Background Notes: ActivStats does not discuss the mode as a center. The mode is a useful description of a continuous density function and is discussed in that context in the Normal Distribution lesson, but it is rarely useful for describing data. Most statistics programs don't compute the mode because the location of the mode depends so heavily on the scaling of a histogram. An asterisk discusses these points briefly. Teachers who wish to teach the mode can do so either in this lesson or (possibly more naturally) as part of the Normal Distribution lesson.
5. Normal Distributions
Density curves relate a range of data values to the relative frequency of the values in that range.
We meet the Normal distribution as an idealization of a "nice" histogram shape. A tool relates area under the Normal curve to a horizontal axis, and we learn why the 38% rule of thumb works. Students learn to make and use normal probability plots in Data Desk. Students discover the 68-95-99.7 rule (sometimes called the empirical rule) for themselves. Finally, we discuss z-scores (building on the standardization discussion of the previous lesson). Students measure their own pulse rate and find their relative location in the population based on their z-score.

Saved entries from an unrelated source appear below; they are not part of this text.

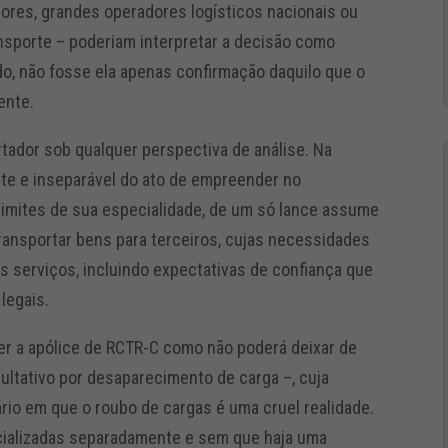
res, grandes operadores logísticos nacionais ou
nsporte – poderiam interpretar a decisão como
do, não fosse ela apenas confirmação daquilo que o
mente.
tador sob qualquer perspectiva de análise. Na
nte e inseparável do ato de empreender no
s limites de sua especialidade, de um só lance assume
transportar bens para terceiros, cujas necessidades
s serviços, incluindo expectativas de confiança que
legais.
er a apólice de RCTR-C como não poderá deixar de
ultativo por desaparecimento de carga –, cuja
ário em que o roubo de cargas é uma cruel realidade.
cializadas separadamente e sem que haja uma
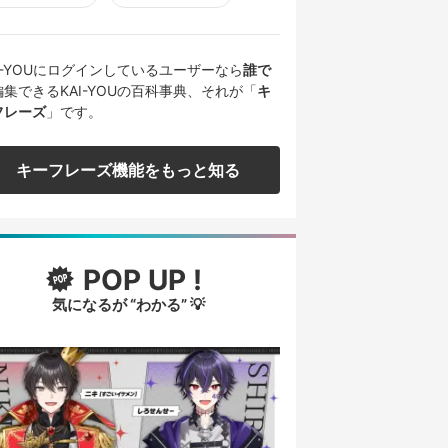
AI-YOUにログインしているユーザーなら
誰で
編集できるKAI-YOUの百科事典、それが「
キ
フレーズ
」です。
キーフレーズ機能をもっと知る
POP UP !
気になるが “わかる” 💡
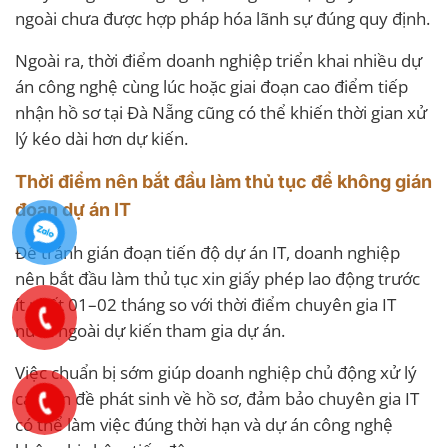
ngoài chưa được hợp pháp hóa lãnh sự đúng quy định.
Ngoài ra, thời điểm doanh nghiệp triển khai nhiều dự
án công nghệ cùng lúc hoặc giai đoạn cao điểm tiếp
nhận hồ sơ tại Đà Nẵng cũng có thể khiến thời gian xử
lý kéo dài hơn dự kiến.
Thời điểm nên bắt đầu làm thủ tục để không gián
đoạn dự án IT
Để tránh gián đoạn tiến độ dự án IT, doanh nghiệp
nên bắt đầu làm thủ tục xin giấy phép lao động trước
ít nhất 01–02 tháng so với thời điểm chuyên gia IT
nước ngoài dự kiến tham gia dự án.
Việc chuẩn bị sớm giúp doanh nghiệp chủ động xử lý
các vấn đề phát sinh về hồ sơ, đảm bảo chuyên gia IT
có thể làm việc đúng thời hạn và dự án công nghệ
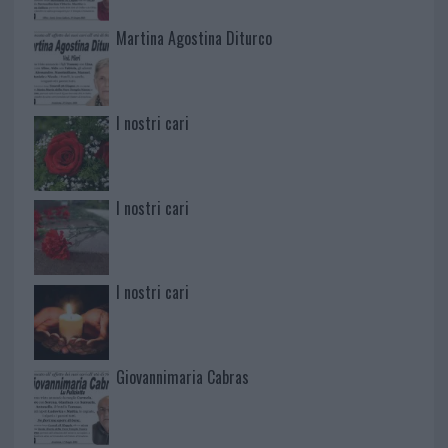
Martina Agostina Diturco
I nostri cari
I nostri cari
I nostri cari
Giovannimaria Cabras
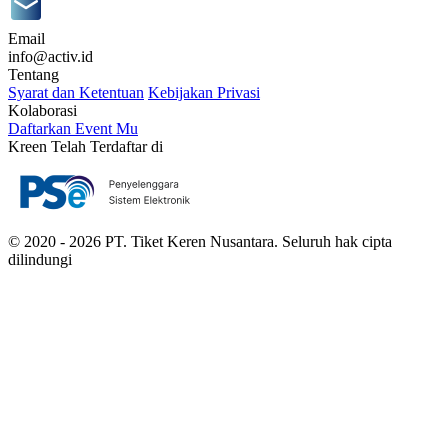
Email
info@activ.id
Tentang
Syarat dan Ketentuan
Kebijakan Privasi
Kolaborasi
Daftarkan Event Mu
Kreen Telah Terdaftar di
© 2020 - 2026 PT. Tiket Keren Nusantara. Seluruh hak cipta
dilindungi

ActivStats offers an interactive Normal table that looks like the table in the back of every introductory statistics text except that the diagram at the top of the table moves to correspond to the selected cell of the table, helping students to visualize how the table works.
Key Points:
| Density curve | Density curve is a curve that * is always on or above the horizontal axis * has an area of exactly 1 underneath it. |
| Normal density | The normal density is characterized by several important features: * It is specified by its mean and standard deviation. * It is unimodal and symmetric * It is characterized approximately by the 68-95-99.7 rule. * The central 38% of the normal density is one standard deviation wide. |
| z-score | z-scores measure differences from the mean in terms of the standard deviation of the variable in question. |
Teachers' Notes: The normal density tool introduced here will be the workhorse of the chapters on inference. Although this lesson discusses densities, we never use the term probability. At this stage of the course, we only refer to relative frequencies. This is done to set up the students' discovery of probability for themselves a bit later.

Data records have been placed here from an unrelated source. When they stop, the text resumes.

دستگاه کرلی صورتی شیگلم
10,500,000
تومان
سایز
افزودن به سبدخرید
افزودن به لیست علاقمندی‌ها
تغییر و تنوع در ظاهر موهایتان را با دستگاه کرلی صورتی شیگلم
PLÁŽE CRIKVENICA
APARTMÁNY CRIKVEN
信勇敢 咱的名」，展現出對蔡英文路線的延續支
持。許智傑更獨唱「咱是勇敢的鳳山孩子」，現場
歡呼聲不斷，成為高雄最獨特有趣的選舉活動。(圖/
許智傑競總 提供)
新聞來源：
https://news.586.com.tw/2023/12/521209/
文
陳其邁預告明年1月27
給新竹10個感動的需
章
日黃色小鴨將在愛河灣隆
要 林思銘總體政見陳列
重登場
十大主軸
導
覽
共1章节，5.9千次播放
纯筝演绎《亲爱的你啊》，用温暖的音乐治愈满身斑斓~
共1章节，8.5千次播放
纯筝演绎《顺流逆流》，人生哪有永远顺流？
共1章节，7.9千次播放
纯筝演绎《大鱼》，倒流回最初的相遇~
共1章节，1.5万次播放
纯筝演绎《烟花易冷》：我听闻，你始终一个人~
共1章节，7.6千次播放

ActivStats introduces the area under a density curve by generalizing from a histogram. Thus the area principle introduced as an intuitive rule for data displays motivates the sophisticated concept of a density curve. Students will encounter an animation that reinforces this concept further when we draw random quantities from Normally distributed populations in animated simulations.

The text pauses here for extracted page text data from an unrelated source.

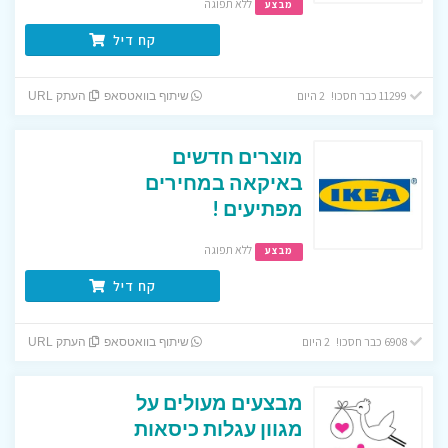
ללא תפוגה
מבצע
קח דיל
11299 כבר חסכו! 2 היום
שיתוף בוואטסאפ
העתק URL
מוצרים חדשים
באיקאה במחירים
מפתיעים !
ללא תפוגה
מבצע
קח דיל
6908 כבר חסכו! 2 היום
שיתוף בוואטסאפ
העתק URL
מבצעים מעולים על
מגוון עגלות כיסאות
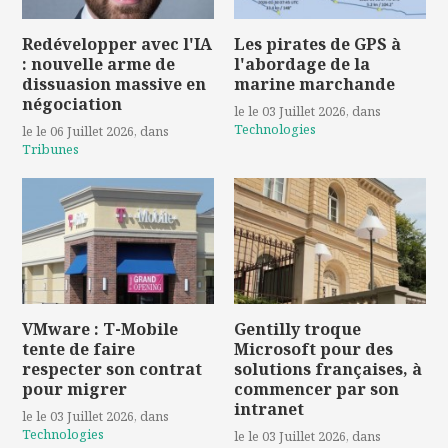
Redévelopper avec l'IA
Les pirates de GPS à
: nouvelle arme de
l'abordage de la
dissuasion massive en
marine marchande
négociation
le le 03 Juillet 2026
, dans
Technologies
le le 06 Juillet 2026
, dans
Tribunes
VMware : T-Mobile
Gentilly troque
tente de faire
Microsoft pour des
respecter son contrat
solutions françaises, à
pour migrer
commencer par son
intranet
le le 03 Juillet 2026
, dans
Technologies
le le 03 Juillet 2026
, dans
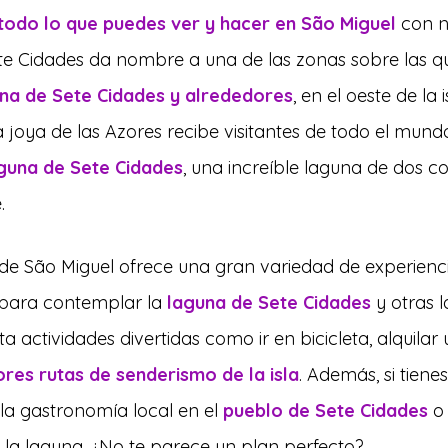
todo lo que puedes ver y hacer en São Miguel
 con n
ete Cidades da nombre a una de las zonas sobre las 
ona de Sete Cidades y alrededores
, en el oeste de la 
a joya de las Azores recibe visitantes de todo el mund
guna de Sete Cidades
, una increíble laguna de dos c
.
a de São Miguel ofrece una gran variedad de experienci
para contemplar la 
laguna de Sete Cidades
 y otras 
sta actividades divertidas como ir en bicicleta, alquilar
ores rutas de senderismo de la isla
. Además, si tiene
 la gastronomía local en el
pueblo de Sete Cidades
 o
de la laguna. ¿No te parece un plan perfecto?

The Normal table tool introduced here can also be opened easily from the Appendix (lesson 25). It is the prototype for animated versions of other common density tables that will be introduced as needed. The diagram at the top of the table is deliberately similar to the look and feel of the Normal Density tool. In particular, students can grab the Piding line with their mouse and drag it to a desired tail probability; the table highlights the corresponding cells automatically.